(Dataset entries)
+++++

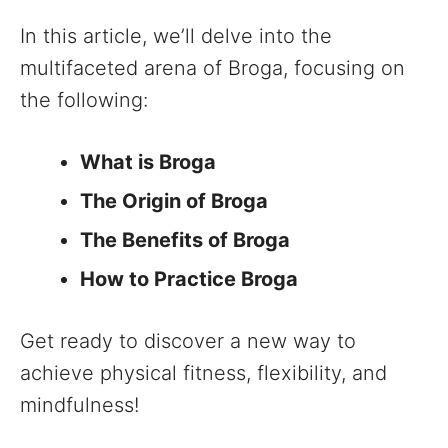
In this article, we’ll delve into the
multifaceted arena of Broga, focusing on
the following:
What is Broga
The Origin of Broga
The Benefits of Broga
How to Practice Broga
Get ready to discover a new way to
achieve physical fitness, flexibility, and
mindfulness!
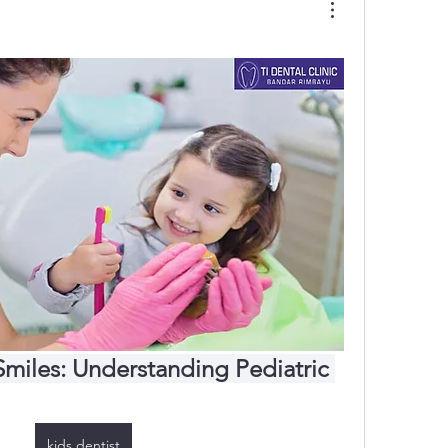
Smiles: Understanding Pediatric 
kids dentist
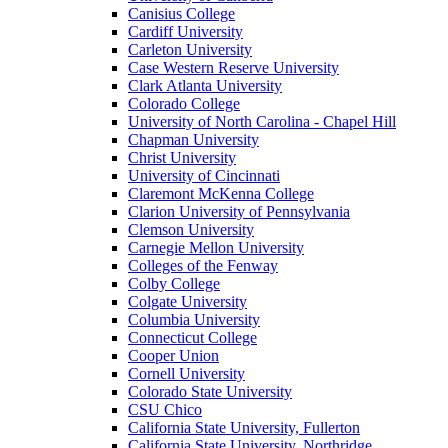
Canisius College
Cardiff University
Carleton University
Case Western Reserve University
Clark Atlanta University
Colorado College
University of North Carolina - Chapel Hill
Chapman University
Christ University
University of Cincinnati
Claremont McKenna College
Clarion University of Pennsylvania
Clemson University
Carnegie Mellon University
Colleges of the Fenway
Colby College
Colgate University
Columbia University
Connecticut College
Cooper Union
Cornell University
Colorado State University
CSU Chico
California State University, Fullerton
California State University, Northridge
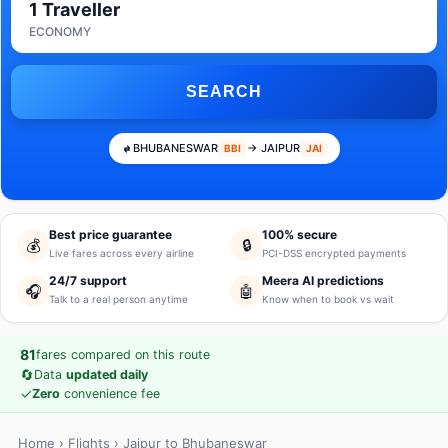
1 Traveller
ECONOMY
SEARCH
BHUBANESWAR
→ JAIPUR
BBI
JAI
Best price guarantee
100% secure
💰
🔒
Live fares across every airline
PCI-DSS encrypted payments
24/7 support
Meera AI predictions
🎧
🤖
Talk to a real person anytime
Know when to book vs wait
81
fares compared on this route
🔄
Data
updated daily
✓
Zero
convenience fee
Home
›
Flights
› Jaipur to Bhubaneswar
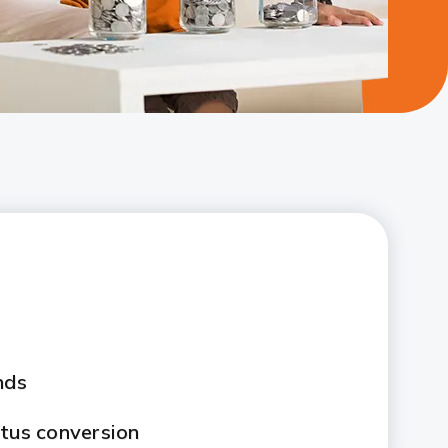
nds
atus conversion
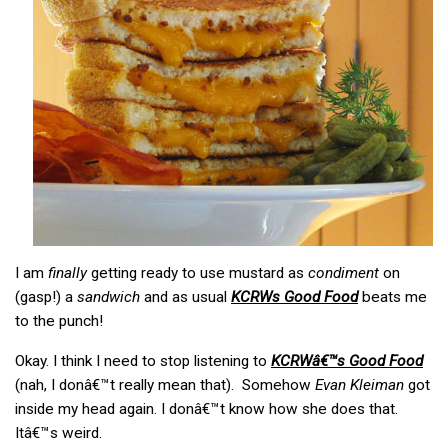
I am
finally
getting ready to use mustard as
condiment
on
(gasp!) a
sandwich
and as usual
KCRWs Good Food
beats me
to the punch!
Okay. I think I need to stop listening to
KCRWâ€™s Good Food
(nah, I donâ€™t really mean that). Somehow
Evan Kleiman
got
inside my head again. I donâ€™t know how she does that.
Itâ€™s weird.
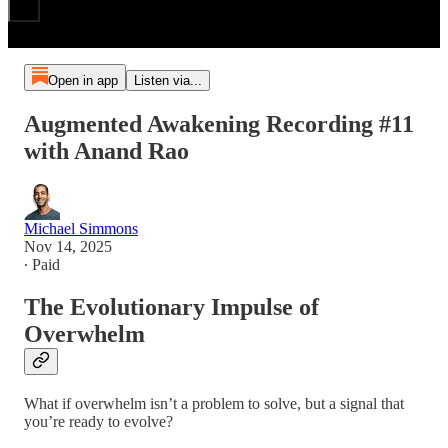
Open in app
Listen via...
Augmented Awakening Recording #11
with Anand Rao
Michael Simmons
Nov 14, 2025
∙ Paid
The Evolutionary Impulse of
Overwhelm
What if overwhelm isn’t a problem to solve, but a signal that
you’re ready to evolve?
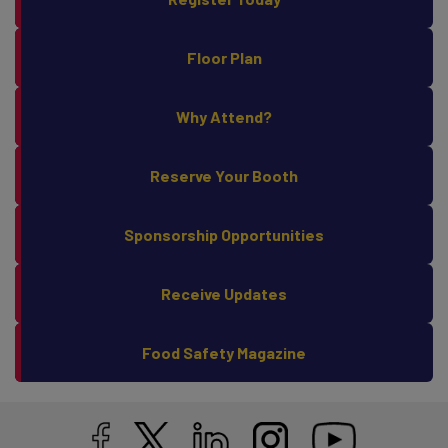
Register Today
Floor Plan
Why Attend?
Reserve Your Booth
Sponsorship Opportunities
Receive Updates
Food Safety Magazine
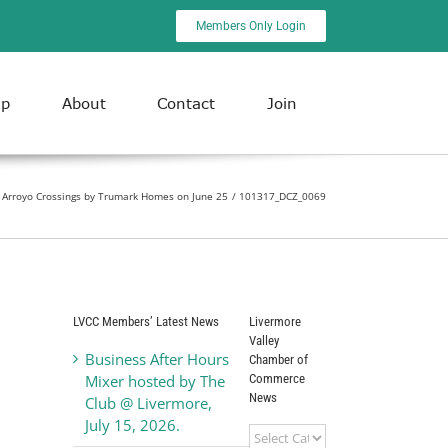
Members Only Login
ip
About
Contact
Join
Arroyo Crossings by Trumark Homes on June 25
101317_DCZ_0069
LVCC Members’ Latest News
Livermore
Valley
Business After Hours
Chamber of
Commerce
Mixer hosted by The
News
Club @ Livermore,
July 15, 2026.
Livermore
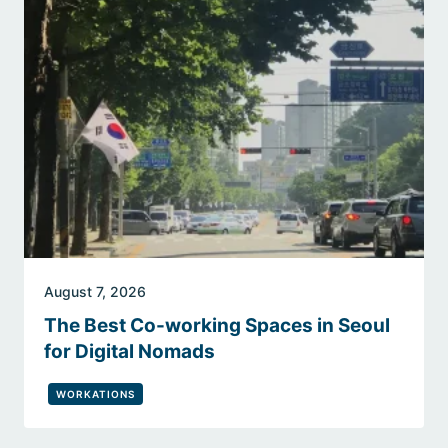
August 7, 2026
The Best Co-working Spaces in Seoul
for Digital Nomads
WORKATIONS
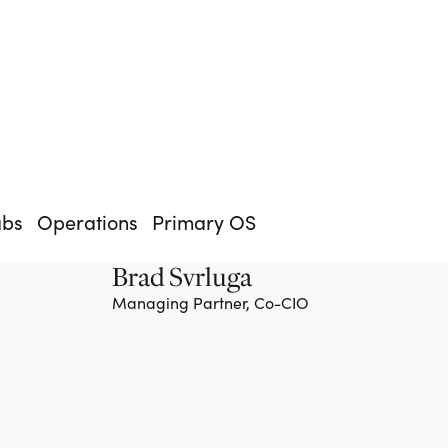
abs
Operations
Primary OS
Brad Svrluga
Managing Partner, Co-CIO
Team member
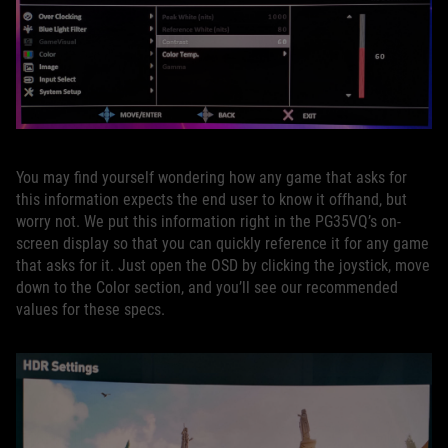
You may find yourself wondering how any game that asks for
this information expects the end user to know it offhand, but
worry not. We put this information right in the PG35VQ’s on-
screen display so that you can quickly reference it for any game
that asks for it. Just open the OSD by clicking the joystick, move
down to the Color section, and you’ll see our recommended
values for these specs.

+++++

- **INSTRUCTIONS FOR THE TASK**: Before printing the records again, strip out the pictures; change nothing else.

- **TASK ANSWER**:
In this article, we’ll delve into the
multifaceted arena of Broga, focusing on
the following:
What is Broga
The Origin of Broga
The Benefits of Broga
How to Practice Broga
Get ready to discover a new way to
achieve physical fitness, flexibility, and
mindfulness!
Smiles: Understanding Pediatric 
kids dentist
Canisius College
Cardiff University
Carleton University
Case Western Reserve University
Clark Atlanta University
Colorado College
University of North Carolina - Chapel Hill
Chapman University
Christ University
University of Cincinnati
Claremont McKenna College
Clarion University of Pennsylvania
Clemson University
Carnegie Mellon University
Colleges of the Fenway
Colby College
Colgate University
Columbia University
Connecticut College
Cooper Union
Cornell University
Colorado State University
CSU Chico
California State University, Fullerton
California State University, Northridge
1 Traveller
ECONOMY
SEARCH
BHUBANESWAR
→ JAIPUR
BBI
JAI
Best price guarantee
100% secure
💰
🔒
Live fares across every airline
PCI-DSS encrypted payments
24/7 support
Meera AI predictions
🎧
🤖
Talk to a real person anytime
Know when to book vs wait
81
fares compared on this route
🔄
Data
updated daily
✓
Zero
convenience fee
Home
›
Flights
› Jaipur to Bhubaneswar
nds
atus conversion
I am
finally
getting ready to use mustard as
condiment
on
(gasp!) a
sandwich
and as usual
KCRWs Good Food
beats me
to the punch!
Okay. I think I need to stop listening to
KCRWâ€™s Good Food
(nah, I donâ€™t really mean that). Somehow
Evan Kleiman
got
inside my head again. I donâ€™t know how she does that.
Itâ€™s weird.
Open in app
Listen via...
Augmented Awakening Recording #11
with Anand Rao
Michael Simmons
Nov 14, 2025
∙ Paid
The Evolutionary Impulse of
Overwhelm
What if overwhelm isn’t a problem to solve, but a signal that
you’re ready to evolve?
Register Today
Floor Plan
Why Attend?
Reserve Your Booth
Sponsorship Opportunities
Receive Updates
Food Safety Magazine
Members Only Login
ip
About
Contact
Join
Arroyo Crossings by Trumark Homes on June 25
101317_DCZ_0069
LVCC Members’ Latest News
Livermore
Valley
Business After Hours
Chamber of
Commerce
Mixer hosted by The
News
Club @ Livermore,
July 15, 2026.
Livermore
August 7, 2026
The Best Co-working Spaces in Seoul
for Digital Nomads
WORKATIONS
abs
Operations
Primary OS
Brad Svrluga
Managing Partner, Co-CIO
Team member
You may find yourself wondering how any game that asks for
this information expects the end user to know it offhand, but
worry not. We put this information right in the PG35VQ’s on-
screen display so that you can quickly reference it for any game
that asks for it. Just open the OSD by clicking the joystick, move
down to the Color section, and you’ll see our recommended
values for these specs.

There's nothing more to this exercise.